Filed under : Life in general
On March 23, 2006
At 12:02 am
Comments : 2

When a person smiles to themselves on the subway, like they have a special secret, they do. They are insane.

You know how sometimes you want to see a Netflix movie so bad that when it arrives you run to put it in, not even stopping to pee, so that you are squirming uncomfortably for the first 15 minutes, till you can’t take it anymore? No? Just me then, OK.

If you are Jewish, or perhaps a lapsed Christian, when a person wants to share good news with you, it’s never the news you were hoping for.

Buying chocolate as a gift for someone you won’t be seeing for several weeks is seldom a good idea.

Some people blog for art. They don’t care if you like it or if you don’t. They have expressed themselves. I am not like them. Laugh, damn it, laugh!

Last week, my Amazon Gold Box offered me a New Order album and a book about the Smiths. Today I was offered golf clubs and Prilosec. For a moment, I was afraid I had awoken in the distant future. I checked to make sure my address was not Miami. Phew.

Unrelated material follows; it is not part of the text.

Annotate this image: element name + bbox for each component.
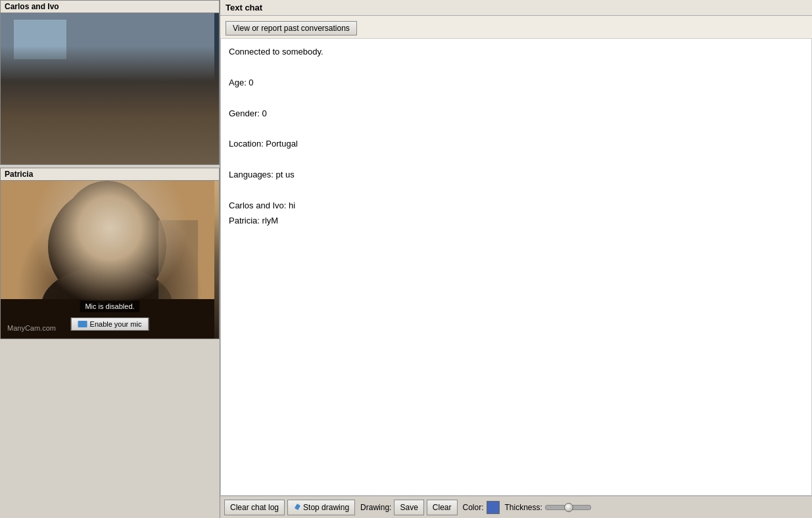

If you were on a double-decker tour bus in New York recently, and you passed a line of enthuiastic people waiting to get into a hot club, it wasn’t a hot club. It was Trader Joe’s. You know, the grocery chain, Trader Joe’s. Maybe the bouncer at the door confused you. Luckily this one hasn’t killed anyone. Yet

 

2 Comments for this post

 
Trexi says

I freakin’ love you, Becca.

 
Becca says

Right back atcha, Trexi! But I don’t put out.